Should have clarified; it had p-90s but there are 4 conductor humbuckers now. I have push pull pots for series/parallel switching now. They don't feel good for guitar volume purposes though but that's for another thread....


----------



## GTmaker (Apr 24, 2006)

I'm not implying that you dont know what your doing but I would suggest that the most important component
in making your guitar sound clean and noise free is the actual wireing.
Using quality components goes with out saying BUT you still have to put all the pieces together.

Does this look like something that you'll be going for.?








and thats just on the switch end...

G.


----------



## Cups (Jan 5, 2010)

Should my switches be lasting longer? I've had the guitar for twenty years. I'd say a switch lasting ten years isn't bad but was wondering if there is something I'm missing. I'd also like to hear from people who install and fix these things. It seems there hasn't been much of an evolution to these switches.


----------



## dradlin (Feb 27, 2010)

The life span of a toggle switch will relate to: how much you use it; the environment and environmental changes that it is subjected to; how you maintain it; and it's initial design, materials, and construction.

On a LP type of guitar, I've encounter no switch remotely close to a Switchcraft. 

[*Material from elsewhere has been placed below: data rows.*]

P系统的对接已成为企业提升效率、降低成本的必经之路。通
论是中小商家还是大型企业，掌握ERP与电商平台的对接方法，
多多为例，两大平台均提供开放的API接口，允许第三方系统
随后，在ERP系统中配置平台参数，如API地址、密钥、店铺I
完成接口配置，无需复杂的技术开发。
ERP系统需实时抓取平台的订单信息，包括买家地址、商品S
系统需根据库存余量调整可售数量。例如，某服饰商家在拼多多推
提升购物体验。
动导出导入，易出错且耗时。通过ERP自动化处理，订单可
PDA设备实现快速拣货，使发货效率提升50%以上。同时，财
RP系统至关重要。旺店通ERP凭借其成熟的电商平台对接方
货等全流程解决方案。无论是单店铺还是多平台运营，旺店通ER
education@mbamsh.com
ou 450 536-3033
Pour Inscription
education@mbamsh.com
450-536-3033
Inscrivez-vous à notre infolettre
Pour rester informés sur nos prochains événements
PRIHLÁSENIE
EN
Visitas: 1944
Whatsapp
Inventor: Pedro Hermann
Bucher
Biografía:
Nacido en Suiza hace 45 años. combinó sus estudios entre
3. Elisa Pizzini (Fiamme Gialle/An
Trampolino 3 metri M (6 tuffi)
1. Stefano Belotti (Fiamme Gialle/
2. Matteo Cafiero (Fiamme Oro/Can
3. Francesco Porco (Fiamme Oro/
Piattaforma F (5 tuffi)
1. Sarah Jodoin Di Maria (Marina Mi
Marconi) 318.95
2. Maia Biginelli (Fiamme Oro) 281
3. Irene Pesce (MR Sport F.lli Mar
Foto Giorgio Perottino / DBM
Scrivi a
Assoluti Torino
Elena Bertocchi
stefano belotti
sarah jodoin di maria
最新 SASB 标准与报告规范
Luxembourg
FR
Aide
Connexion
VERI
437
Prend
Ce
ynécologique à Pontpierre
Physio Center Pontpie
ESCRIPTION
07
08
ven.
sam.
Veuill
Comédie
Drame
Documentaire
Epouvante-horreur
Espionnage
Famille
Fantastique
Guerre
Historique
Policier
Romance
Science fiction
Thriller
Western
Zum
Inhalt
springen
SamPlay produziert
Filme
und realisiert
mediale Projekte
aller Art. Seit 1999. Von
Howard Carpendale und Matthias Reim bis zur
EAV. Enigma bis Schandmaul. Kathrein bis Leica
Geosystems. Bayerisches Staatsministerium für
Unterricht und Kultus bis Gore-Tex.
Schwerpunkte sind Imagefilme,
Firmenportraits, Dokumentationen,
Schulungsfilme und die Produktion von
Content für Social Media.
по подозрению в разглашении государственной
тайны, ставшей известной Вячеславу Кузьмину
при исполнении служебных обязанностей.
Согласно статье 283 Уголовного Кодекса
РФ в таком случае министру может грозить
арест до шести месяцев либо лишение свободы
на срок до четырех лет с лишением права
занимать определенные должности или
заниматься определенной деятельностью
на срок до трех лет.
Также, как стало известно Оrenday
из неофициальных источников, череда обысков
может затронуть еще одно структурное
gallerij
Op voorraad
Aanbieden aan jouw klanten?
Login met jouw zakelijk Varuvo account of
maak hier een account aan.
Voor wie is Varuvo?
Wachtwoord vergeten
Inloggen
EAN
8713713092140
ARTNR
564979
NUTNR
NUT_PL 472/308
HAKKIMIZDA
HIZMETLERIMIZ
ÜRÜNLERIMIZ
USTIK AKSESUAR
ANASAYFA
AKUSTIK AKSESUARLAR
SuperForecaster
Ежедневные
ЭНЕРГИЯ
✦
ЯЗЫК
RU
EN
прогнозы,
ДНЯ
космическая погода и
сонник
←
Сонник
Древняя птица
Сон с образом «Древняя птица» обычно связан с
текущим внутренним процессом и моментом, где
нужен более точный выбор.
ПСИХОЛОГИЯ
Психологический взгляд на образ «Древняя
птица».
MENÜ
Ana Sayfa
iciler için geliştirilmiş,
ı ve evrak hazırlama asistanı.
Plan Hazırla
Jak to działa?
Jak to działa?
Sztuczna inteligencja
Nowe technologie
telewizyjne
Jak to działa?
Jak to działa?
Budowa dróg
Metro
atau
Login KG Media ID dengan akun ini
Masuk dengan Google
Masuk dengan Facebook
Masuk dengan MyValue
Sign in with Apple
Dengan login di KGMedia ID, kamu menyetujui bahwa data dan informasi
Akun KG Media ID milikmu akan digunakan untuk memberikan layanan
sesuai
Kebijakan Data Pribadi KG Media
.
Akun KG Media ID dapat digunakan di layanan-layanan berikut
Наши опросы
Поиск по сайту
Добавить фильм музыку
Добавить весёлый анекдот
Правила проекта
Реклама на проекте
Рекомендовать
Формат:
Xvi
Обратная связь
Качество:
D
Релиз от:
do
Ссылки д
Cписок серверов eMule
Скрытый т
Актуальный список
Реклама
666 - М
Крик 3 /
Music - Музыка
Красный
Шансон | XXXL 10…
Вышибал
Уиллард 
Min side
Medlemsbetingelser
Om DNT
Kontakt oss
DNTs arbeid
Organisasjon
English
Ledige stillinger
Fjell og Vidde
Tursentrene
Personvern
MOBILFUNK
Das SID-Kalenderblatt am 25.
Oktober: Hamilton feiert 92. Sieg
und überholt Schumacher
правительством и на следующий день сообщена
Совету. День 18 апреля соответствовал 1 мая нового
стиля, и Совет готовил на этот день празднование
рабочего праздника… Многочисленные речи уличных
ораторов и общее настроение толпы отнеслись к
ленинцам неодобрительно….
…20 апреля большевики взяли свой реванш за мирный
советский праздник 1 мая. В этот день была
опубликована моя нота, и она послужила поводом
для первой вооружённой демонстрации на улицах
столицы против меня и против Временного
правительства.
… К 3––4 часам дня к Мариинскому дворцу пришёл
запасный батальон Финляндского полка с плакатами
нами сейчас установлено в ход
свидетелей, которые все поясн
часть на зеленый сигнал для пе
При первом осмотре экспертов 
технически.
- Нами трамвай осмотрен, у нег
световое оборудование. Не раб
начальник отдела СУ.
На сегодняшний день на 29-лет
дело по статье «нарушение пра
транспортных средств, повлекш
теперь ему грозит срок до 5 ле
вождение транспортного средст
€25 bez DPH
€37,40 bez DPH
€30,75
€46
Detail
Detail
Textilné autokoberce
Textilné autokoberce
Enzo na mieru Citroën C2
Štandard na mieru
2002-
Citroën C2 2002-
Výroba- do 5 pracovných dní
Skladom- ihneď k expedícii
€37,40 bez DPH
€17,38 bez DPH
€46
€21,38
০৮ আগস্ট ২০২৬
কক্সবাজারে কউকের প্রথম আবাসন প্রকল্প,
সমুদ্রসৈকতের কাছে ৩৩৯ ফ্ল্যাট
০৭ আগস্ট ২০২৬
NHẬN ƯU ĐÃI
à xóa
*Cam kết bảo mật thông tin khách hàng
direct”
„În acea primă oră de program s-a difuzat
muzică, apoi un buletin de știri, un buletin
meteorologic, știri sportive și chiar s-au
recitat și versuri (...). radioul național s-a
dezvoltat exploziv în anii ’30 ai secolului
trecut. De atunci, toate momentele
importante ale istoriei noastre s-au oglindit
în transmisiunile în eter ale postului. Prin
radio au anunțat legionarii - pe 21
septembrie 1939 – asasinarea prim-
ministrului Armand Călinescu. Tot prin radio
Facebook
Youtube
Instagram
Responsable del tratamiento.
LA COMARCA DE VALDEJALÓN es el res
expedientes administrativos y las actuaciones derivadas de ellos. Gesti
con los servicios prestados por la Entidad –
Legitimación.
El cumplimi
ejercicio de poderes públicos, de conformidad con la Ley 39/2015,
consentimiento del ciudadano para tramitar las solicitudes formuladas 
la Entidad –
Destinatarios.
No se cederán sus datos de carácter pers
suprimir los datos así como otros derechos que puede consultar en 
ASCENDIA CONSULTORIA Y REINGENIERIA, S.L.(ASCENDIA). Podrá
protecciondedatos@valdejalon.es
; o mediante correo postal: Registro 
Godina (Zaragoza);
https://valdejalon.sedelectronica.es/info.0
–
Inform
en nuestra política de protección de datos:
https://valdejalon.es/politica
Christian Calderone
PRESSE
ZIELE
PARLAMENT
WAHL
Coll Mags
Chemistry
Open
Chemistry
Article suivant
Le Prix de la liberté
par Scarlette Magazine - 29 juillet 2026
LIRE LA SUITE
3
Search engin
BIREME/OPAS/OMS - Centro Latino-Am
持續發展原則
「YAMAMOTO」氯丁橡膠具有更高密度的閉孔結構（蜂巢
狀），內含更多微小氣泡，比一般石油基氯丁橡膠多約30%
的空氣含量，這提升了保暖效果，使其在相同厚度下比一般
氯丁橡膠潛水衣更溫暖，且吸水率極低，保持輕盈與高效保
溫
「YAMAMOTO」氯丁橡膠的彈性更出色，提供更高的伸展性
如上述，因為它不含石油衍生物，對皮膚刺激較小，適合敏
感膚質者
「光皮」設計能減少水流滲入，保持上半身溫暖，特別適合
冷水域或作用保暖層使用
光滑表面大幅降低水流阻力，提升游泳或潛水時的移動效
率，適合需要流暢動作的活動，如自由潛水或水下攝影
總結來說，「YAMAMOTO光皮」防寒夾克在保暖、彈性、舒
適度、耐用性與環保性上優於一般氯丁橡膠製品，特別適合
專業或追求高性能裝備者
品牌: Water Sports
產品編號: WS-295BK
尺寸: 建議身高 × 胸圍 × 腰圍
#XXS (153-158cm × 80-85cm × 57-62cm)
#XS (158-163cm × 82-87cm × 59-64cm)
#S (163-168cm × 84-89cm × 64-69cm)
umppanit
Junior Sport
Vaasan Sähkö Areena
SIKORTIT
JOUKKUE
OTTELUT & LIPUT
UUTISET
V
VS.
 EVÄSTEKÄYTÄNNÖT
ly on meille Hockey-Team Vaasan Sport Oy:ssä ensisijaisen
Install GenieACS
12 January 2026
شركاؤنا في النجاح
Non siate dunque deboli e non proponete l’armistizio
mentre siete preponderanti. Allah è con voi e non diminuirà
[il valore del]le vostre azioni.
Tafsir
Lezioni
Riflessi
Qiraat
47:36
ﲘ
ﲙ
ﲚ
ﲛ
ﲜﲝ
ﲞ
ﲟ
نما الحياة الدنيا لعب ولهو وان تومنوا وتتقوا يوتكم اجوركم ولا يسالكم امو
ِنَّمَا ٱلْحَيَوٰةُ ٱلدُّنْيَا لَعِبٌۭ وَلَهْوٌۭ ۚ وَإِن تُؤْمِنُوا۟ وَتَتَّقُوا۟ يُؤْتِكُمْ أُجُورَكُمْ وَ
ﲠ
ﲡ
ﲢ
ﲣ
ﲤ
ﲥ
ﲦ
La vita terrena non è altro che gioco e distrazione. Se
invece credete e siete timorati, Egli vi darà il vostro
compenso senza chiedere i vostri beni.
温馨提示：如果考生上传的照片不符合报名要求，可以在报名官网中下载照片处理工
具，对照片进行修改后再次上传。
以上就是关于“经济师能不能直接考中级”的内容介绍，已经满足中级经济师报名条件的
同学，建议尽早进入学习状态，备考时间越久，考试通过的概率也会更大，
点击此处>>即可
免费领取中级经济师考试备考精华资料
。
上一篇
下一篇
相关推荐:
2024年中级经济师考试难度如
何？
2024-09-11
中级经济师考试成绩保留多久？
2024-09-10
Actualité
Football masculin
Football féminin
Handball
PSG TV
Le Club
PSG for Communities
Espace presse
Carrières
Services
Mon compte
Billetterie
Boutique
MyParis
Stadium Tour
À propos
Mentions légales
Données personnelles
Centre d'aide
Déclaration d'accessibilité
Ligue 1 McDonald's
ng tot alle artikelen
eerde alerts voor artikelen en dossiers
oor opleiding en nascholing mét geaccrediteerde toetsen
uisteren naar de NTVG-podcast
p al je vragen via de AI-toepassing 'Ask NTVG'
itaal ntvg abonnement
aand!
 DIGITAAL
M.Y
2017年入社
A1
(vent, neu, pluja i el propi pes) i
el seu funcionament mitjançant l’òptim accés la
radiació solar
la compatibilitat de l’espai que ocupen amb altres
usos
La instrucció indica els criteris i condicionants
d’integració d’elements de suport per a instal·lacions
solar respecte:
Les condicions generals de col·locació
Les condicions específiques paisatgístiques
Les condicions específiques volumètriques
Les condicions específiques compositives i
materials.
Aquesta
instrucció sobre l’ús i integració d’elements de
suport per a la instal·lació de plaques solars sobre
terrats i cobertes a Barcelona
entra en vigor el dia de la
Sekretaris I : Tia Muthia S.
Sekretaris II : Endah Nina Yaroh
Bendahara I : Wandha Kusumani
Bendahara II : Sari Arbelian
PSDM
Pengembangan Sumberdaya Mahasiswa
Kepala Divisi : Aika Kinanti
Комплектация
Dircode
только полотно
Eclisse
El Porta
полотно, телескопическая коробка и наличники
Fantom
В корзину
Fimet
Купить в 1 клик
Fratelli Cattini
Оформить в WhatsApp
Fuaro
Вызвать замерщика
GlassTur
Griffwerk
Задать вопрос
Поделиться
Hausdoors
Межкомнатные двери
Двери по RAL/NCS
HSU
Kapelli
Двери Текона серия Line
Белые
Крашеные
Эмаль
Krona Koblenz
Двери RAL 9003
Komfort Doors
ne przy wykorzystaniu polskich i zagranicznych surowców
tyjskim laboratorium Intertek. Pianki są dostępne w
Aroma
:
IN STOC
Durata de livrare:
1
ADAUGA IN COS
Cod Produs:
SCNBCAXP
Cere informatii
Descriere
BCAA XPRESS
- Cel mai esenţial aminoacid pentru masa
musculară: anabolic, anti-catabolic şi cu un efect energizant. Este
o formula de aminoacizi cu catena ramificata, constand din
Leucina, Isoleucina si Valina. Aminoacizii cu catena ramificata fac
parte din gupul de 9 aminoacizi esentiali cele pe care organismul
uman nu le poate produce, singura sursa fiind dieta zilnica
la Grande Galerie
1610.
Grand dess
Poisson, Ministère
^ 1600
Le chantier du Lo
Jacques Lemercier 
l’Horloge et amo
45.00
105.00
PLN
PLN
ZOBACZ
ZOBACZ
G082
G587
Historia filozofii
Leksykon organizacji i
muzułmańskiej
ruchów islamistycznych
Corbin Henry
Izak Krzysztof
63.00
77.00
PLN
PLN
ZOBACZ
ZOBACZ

I haven't seen a Free-Way switch, but the added switching modes cause me to ponder it's long term durability and quiet operation, particularly for one who has a durability issue with a Switchcraft.


----------



## mhammer (Nov 30, 2007)

Lifespan will depend on how much you switch (for example, are you one of those folks who use rapid back and forth switching as an effect?), but also the atmospheric conditions around the guitar that may contribute to varying degrees of tarnish and its rate of accumulation. Replacement after 10 years is certainly a nuisance for an instrument of that form-factor, but in terms of cost, I would not personally consider it unreasonable.


----------



## HansenKustoms (Dec 16, 2013)

The Freeway toggles are decent quality but nowhere near as robust as switchcraft


----------